What nebulous territory is non-adult fiction! Amazon states that Walk Two Moons is recommended for ages 8 and up, which would classify it as middle-grade fiction, but the most recent edition is published by HarperTeen, and then it won the Newbery Award, which is for children’s literature, but is decided upon by a group of children’s and youth librarians. You see why I start coughing up a little fire when people describe young adult as a genre. Genres aren’t (or shouldn’t be, anyway) this nebulous or that definitive; they should be functional. I bring this up because I haven’t really dipped below young adult books for quite some time (save for The Song of the Lioness), and I forgot about the whole slice of life thing.
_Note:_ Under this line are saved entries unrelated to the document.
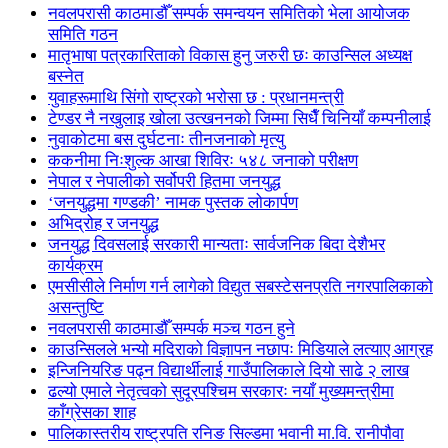
नवलपरासी काठमाडौँ सम्पर्क समन्वयन समितिको भेला आयोजक
समिति गठन
मातृभाषा पत्रकारिताको विकास हुनु जरुरी छः काउन्सिल अध्यक्ष
बस्नेत
युवाहरूमाथि सिंगो राष्ट्रको भरोसा छ : प्रधानमन्त्री
टेण्डर नै नखुलाइ खोला उत्खननको जिम्मा सिधैँ चिनियाँ कम्पनीलाई
नुवाकोटमा बस दुर्घटनाः तीनजनाको मृत्यु
ककनीमा निःशुल्क आखा शिविरः ५४८ जनाको परीक्षण
नेपाल र नेपालीको सर्वोपरी हितमा जनयुद्ध
‘जनयुद्धमा गण्डकी’ नामक पुस्तक लोकार्पण
अभिद्रोह र जनयुद्ध
जनयुद्ध दिवसलाई सरकारी मान्यताः सार्वजनिक बिदा देशैभर
कार्यक्रम
एमसीसीले निर्माण गर्न लागेको विद्युत सबस्टेसनप्रति नगरपालिकाको
असन्तुष्टि
नवलपरासी काठमाडौँ सम्पर्क मञ्च गठन हुने
काउन्सिलले भन्यो मदिराको विज्ञापन नछापः मिडियाले लत्याए आग्रह
इन्जिनियरिङ पढ्न विद्यार्थीलाई गाउँपालिकाले दियो साढे २ लाख
ढल्यो एमाले नेतृत्वको सुदूरपश्चिम सरकारः नयाँ मुख्यमन्त्रीमा
काँग्रेसका शाह
पालिकास्तरीय राष्ट्रपति रनिङ सिल्डमा भवानी मा.वि. रानीपौवा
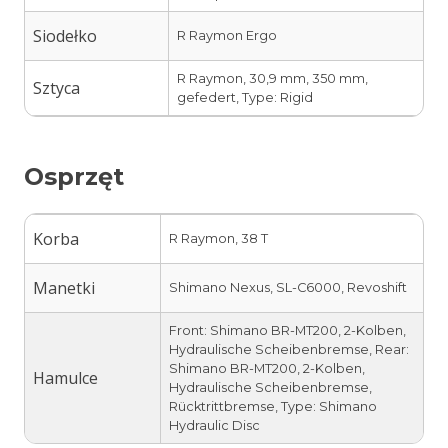
Siodełko
R Raymon Ergo
R Raymon, 30,9 mm, 350 mm,
Sztyca
gefedert, Type: Rigid
Osprzęt
Korba
R Raymon, 38 T
Manetki
Shimano Nexus, SL-C6000, Revoshift
Front: Shimano BR-MT200, 2-Kolben,
Hydraulische Scheibenbremse, Rear:
Shimano BR-MT200, 2-Kolben,
Hamulce
Hydraulische Scheibenbremse,
Rücktrittbremse, Type: Shimano
Hydraulic Disc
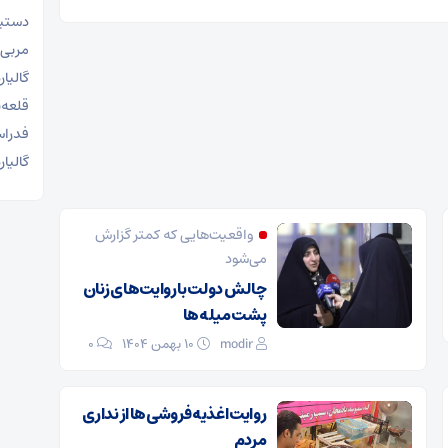
دستیا
مربی 
گالیا
قلعه‌
فدراس
گالیا
واقعیت‌هایی که کمتر گزارش
می‌شود
چالش دولت با روایت‌های زنان
پشت میله‌ها
modir
۱۰ بهمن ۱۴۰۴
0
روایت اغذیه فروشی‌ها از نداری
مردم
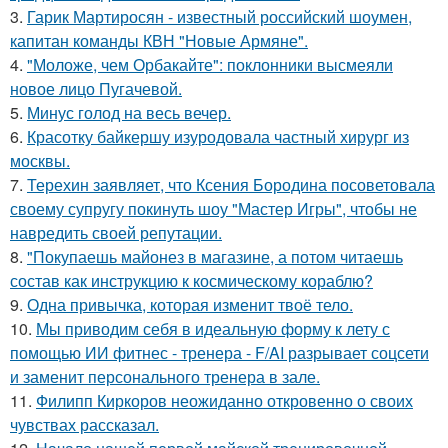
3.
Гарик Мартиросян - известный российский шоумен,
капитан команды КВН "Новые Армяне".
4.
"Моложе, чем Орбакайте": поклонники высмеяли
новое лицо Пугачевой.
5.
Минус голод на весь вечер.
6.
Красотку байкершу изуродовала частный хирург из
москвы.
7.
Терехин заявляет, что Ксения Бородина посоветовала
своему супругу покинуть шоу "Мастер Игры", чтобы не
навредить своей репутации.
8.
"Покупаешь майонез в магазине, а потом читаешь
состав как инструкцию к космическому кораблю?
9.
Одна привычка, которая изменит твоё тело.
10.
Мы приводим себя в идеальную форму к лету с
помощью ИИ фитнес - тренера - F/AI разрывает соцсети
и заменит персонального тренера в зале.
11.
Филипп Киркоров неожиданно откровенно о своих
чувствах рассказал.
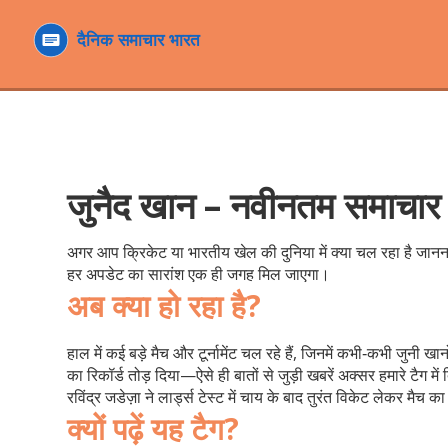
जुनैद खान – नवीनतम समाचार
अगर आप क्रिकेट या भारतीय खेल की दुनिया में क्या चल रहा है जानना
हर अपडेट का सारांश एक ही जगह मिल जाएगा।
अब क्या हो रहा है?
हाल में कई बड़े मैच और टूर्नामेंट चल रहे हैं, जिनमें कभी‑कभी जुनी
का रिकॉर्ड तोड़ दिया—ऐसे ही बातों से जुड़ी खबरें अक्सर हमारे टैग में
रविंद्र जडेज़ा ने लार्ड्स टेस्ट में चाय के बाद तुरंत विकेट लेकर म
क्यों पढ़ें यह टैग?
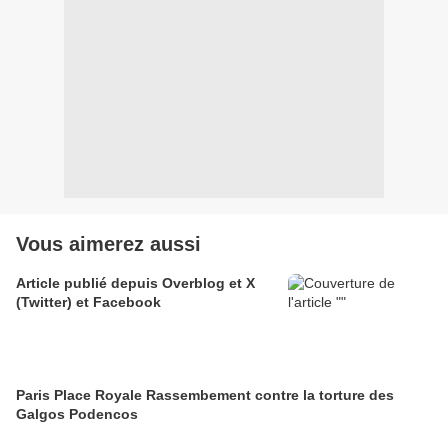
Vous aimerez aussi
Article publié depuis Overblog et X
(Twitter) et Facebook
Paris Place Royale Rassembement contre la torture des
Galgos Podencos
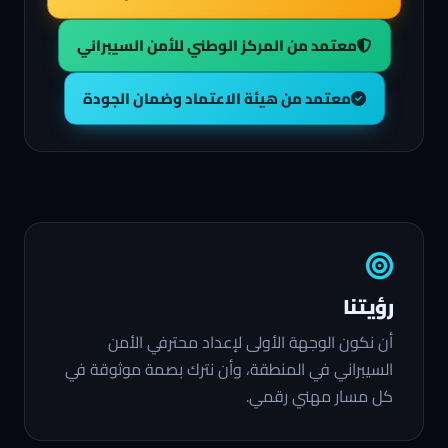
معتمد من المركز الوطني للأمن السيبراني
معتمد من هيئة الاعتماد وضمان الجودة
رؤيتنا
أن نكون الوجهة الأولى لإعداد محترفي الأمن
السيبراني في المنطقة، وأن نترك بصمة موثوقة في
كل مسار مهني رقمي.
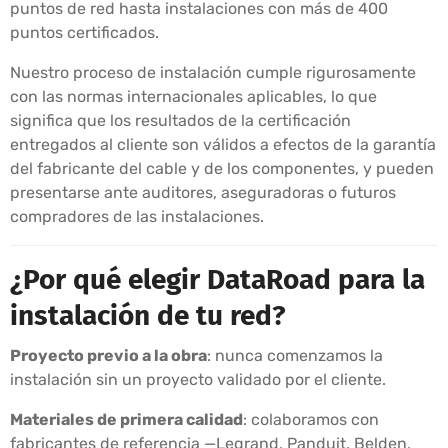
puntos de red hasta instalaciones con más de 400
puntos certificados.
Nuestro proceso de instalación cumple rigurosamente
con las normas internacionales aplicables, lo que
significa que los resultados de la certificación
entregados al cliente son válidos a efectos de la garantía
del fabricante del cable y de los componentes, y pueden
presentarse ante auditores, aseguradoras o futuros
compradores de las instalaciones.
¿Por qué elegir DataRoad para la
instalación de tu red?
Proyecto previo a la obra
: nunca comenzamos la
instalación sin un proyecto validado por el cliente.
Materiales de primera calidad
: colaboramos con
fabricantes de referencia —Legrand, Panduit, Belden,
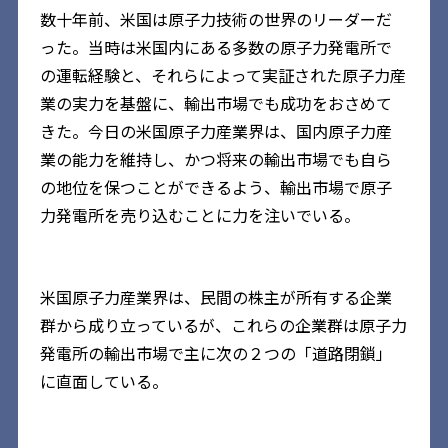
数十年前、米国は原子力技術の世界のリーダーだ
った。当時は米国内にある多数の原子力発電所で
の運転経験と、それらによって実証された原子力産
業の実力を基盤に、輸出市場でも成功をおさめて
きた。今日の米国原子力産業界は、国内原子力産
業の能力を維持し、かつ将来の輸出市場でも自ら
の地位を保つことができるよう、輸出市場で原子
力発電所を売り込むことに力を注いでいる。
米国原子力産業界は、民間の株主が所有する企業
群から成り立っているが、これらの企業群は原子力
発電所の輸出市場で主に次の２つの「道路閉鎖」
に直面している。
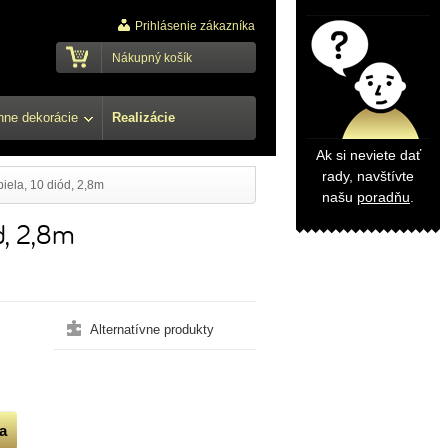
Prihlásenie zákazníka
Nákupný košík
ne dekorácie
Realizácie
Ak si neviete dať
rady, navštívte
biela, 10 diód, 2,8m
našu
poradňu
.
ód, 2,8m
Alternatívne produkty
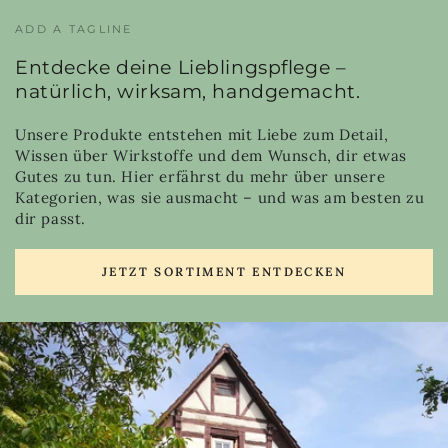
ADD A TAGLINE
Entdecke deine Lieblingspflege –
natürlich, wirksam, handgemacht.
Unsere Produkte entstehen mit Liebe zum Detail,
Wissen über Wirkstoffe und dem Wunsch, dir etwas
Gutes zu tun. Hier erfährst du mehr über unsere
Kategorien, was sie ausmacht – und was am besten zu
dir passt.
JETZT SORTIMENT ENTDECKEN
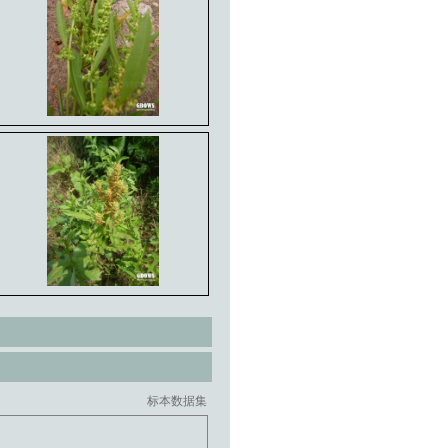
标本数据集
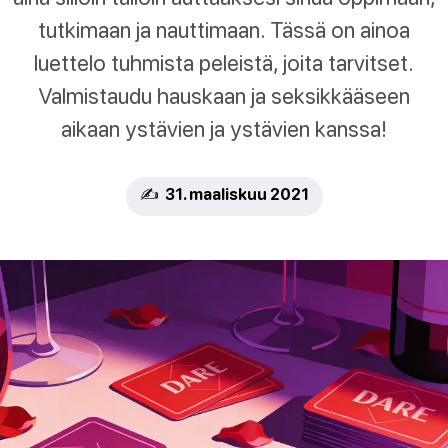
tutkimaan ja nauttimaan. Tässä on ainoa
luettelo tuhmista peleistä, joita tarvitset.
Valmistaudu hauskaan ja seksikkääseen
aikaan ystävien ja ystävien kanssa!
✍️ 31. maaliskuu 2021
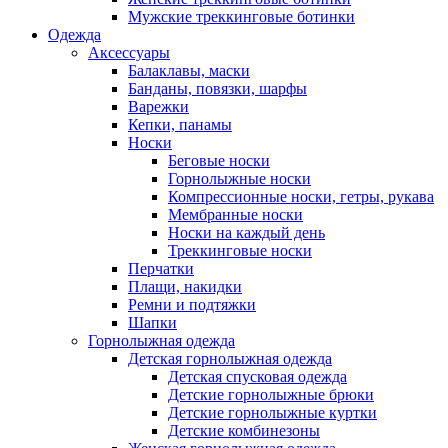
Мужские треккинговые ботинки
Одежда
Аксессуары
Балаклавы, маски
Банданы, повязки, шарфы
Варежки
Кепки, панамы
Носки
Беговые носки
Горнолыжные носки
Компрессионные носки, гетры, рукава
Мембранные носки
Носки на каждый день
Треккинговые носки
Перчатки
Плащи, накидки
Ремни и подтяжки
Шапки
Горнолыжная одежда
Детская горнолыжная одежда
Детская спусковая одежда
Детские горнолыжные брюки
Детские горнолыжные куртки
Детские комбинезоны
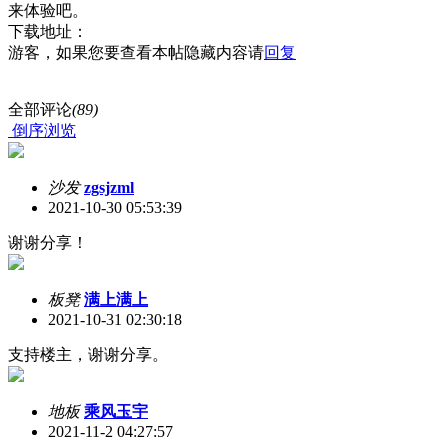
来体验吧。
下载地址：
游客，如果您要查看本帖隐藏内容请
回复
全部评论
(89)
倒序浏览
沙发
zgsjzml
2021-10-30 05:53:39
谢谢分享！
板凳
满上满上
2021-10-31 02:30:18
支持楼主，谢谢分享。
地板
乘风玉宇
2021-11-2 04:27:57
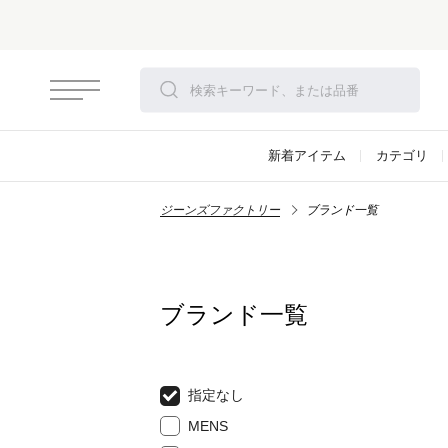
新着アイテム
カテゴリ
ジーンズファクトリー
ブランド一覧
ブランド一覧
指定なし
MENS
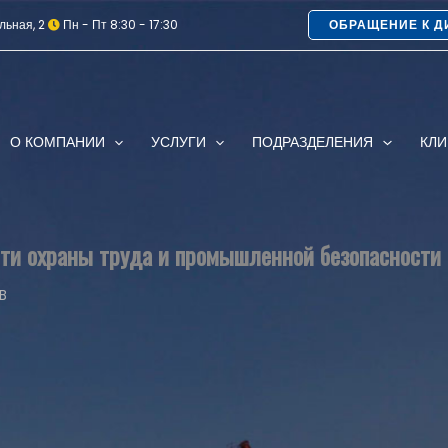
льная, 2
Пн - Пт 8:30 - 17:30
ОБРАЩЕНИЕ К Д
О КОМПАНИИ
УСЛУГИ
ПОДРАЗДЕЛЕНИЯ
КЛ
сти охраны труда и промышленной безопасности
B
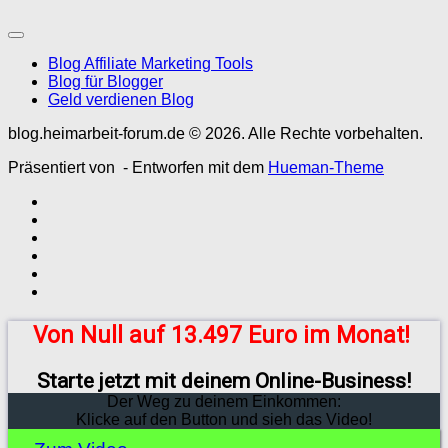
Blog Affiliate Marketing Tools
Blog für Blogger
Geld verdienen Blog
blog.heimarbeit-forum.de © 2026. Alle Rechte vorbehalten.
Präsentiert von
- Entworfen mit dem
Hueman-Theme
Von Null auf 13.497 Euro im Monat!
Starte jetzt mit deinem Online-Business!
Der Weg zu deinem Einkommen:
Klicke auf den Button und sieh das Video!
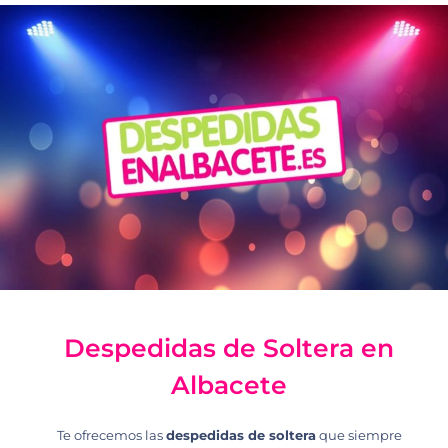
Despedidas de Soltera en
Albacete
Te ofrecemos las
despedidas de soltera
que siempre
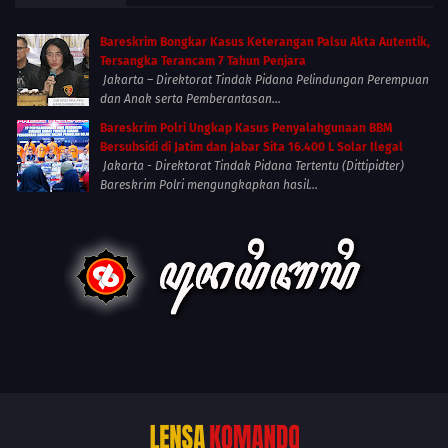
Bareskrim Bongkar Kasus Keterangan Palsu Akta Autentik,
Tersangka Terancam 7 Tahun Penjara
Jakarta – Direktorat Tindak Pidana Pelindungan Perempuan
dan Anak serta Pemberantasan...
Bareskrim Polri Ungkap Kasus Penyalahgunaan BBM
Bersubsidi di Jatim dan Jabar Sita 16.400 L Solar Ilegal
Jakarta - Direktorat Tindak Pidana Tertentu (Dittipidter)
Bareskrim Polri mengungkapkan hasil...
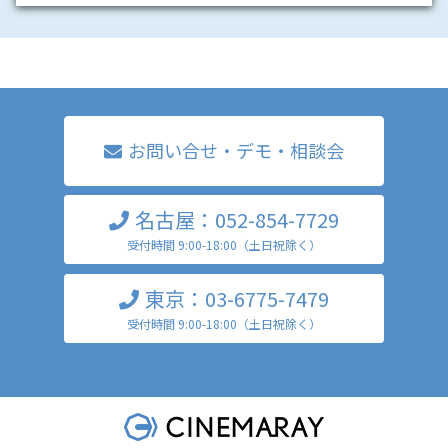
提とさせて頂きます。（筐体レンタルのみの利用は不可）
無料となる筐体レンタル期間は 最大1週間。（展示会・イ
ベントでの設営／本番／撤去期間を含む）
筐体の配送費用、設置・撤去費用は別途お客様負担とさせ
■会社名
［必須］
て頂きます。
設置写真・動画の撮影および、弊社Webサイト／営業資料
お問い合せ・デモ・相談会
等にて活用させて頂く前提となります。
数量限定につき、ご契約先着順とさせて頂きます。
■お名前
［必須］
名古屋：052-854-7729
用途・場所・業種による簡易審査を実施させて頂きます。
受付時間 9:00-18:00（土日祝除く）
対象筐体： 1面タイプのみとなります。
提供台数： 1社（1名）様につき1台まで
東京：03-6775-7479
■ご希望・ご質問等
受付時間 9:00-18:00（土日祝除く）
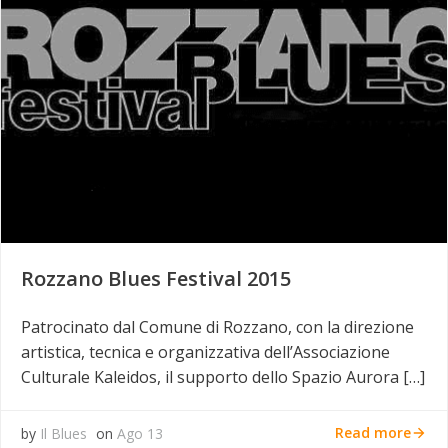
Rozzano Blues Festival 2015
Patrocinato dal Comune di Rozzano, con la direzione
artistica, tecnica e organizzativa dell’Associazione
Culturale Kaleidos, il supporto dello Spazio Aurora […]
Read more
by
Il Blues
on
Ago 13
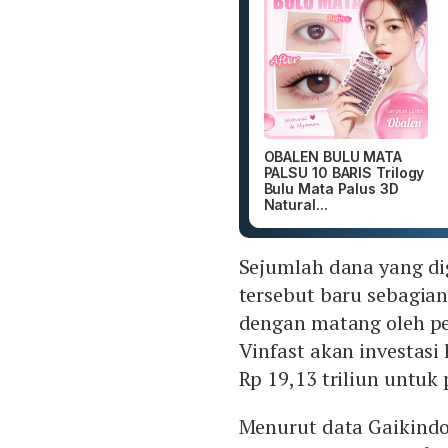
OBALEN BULU MATA
PALSU 10 BARIS Trilogy
Bulu Mata Palus 3D
Natural...
Sejumlah dana yang di
tersebut baru sebagia
dengan matang oleh pe
Vinfast akan investasi
Rp 19,13 triliun untuk
Menurut data Gaikindo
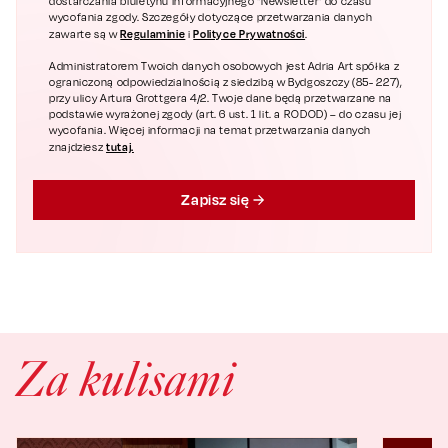
dostarczania biuletynu informacyjnego "Newsletter" do czasu
wycofania zgody. Szczegóły dotyczące przetwarzania danych
Regulaminie
Polityce Prywatności
zawarte są w
i
.
Administratorem Twoich danych osobowych jest Adria Art spółka z
ograniczoną odpowiedzialnością z siedzibą w Bydgoszczy (85- 227),
przy ulicy Artura Grottgera 4/2. Twoje dane będą przetwarzane na
podstawie wyrażonej zgody (art. 6 ust. 1 lit. a RODOD) – do czasu jej
wycofania. Więcej informacji na temat przetwarzania danych
tutaj.
znajdziesz
Zapisz się
Za kulisami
Novels for the younger set tend to ask their readers to heartily identify with their protagonists, and with that comes the mimicking of their own lives. For instance, in Alanna: The First Adventure, we wide-eyed children might not identify with Alanna’s world, but when faced with a bully, we get it. At heart, Walk Two Moons is not about the slice of life material that fills up its pages: it’s about two thirteen-year-old girls trying to find not only their mothers, but what their mothers mean to them. While Creech’s writing is lively and Sal’s voice dry and easy to listen to, I found myself getting a little impatient during the passages of her story about school and not about that. Some of that might stem from the fact that I was listening to the audiobook version, which meant I could not tear through this as easily as I could with a print copy.
But, then again, like gutters in comics, it’s all necessary. Sal’s character arc in Walk Two Moons is about coming to terms with her mother’s absence slowly, and, since the novel is all in her voice, she’s going to walk in circles to get there. I don’t think the ending would have the same emotional impact if this were a leaner text. Creech slowly and calmly examines the role of women in the household, the need for agency, and, in general, love: the love Phoebe has for her mother, the love Sal has for her mother, and the love Sal’s grandparents (who are a hoot) have for themselves. It’s very small, but very powerful. I’m hesitant to say anymore because, as unspoiled as I was, it hit me in my heart, but I will say that its Newbery is well-earned.
The audio production is quite spare—no music, thank God—and it took me a while to get used to Kate Harper as Sal. (I had a different version than the one pictured above.) The last first person audiobook I listened to was The Princess Diaries, and Anne Hathaway could vocally pass for fourteen. Harper is clearly older. I eventually began to conceptualize her as an older Sal retelling this story, which worked. Harper brings more acting into her performance than other audiobook narrators I’ve heard over the years, and that’s much appreciated, especially towards the end.
Bottom line: Walk Two Moons earns its Newbery with quiet, calm, and complex reflection on two different girls’ relationships with their missing mothers. Worth a read.
I rented this audiobook from the public library.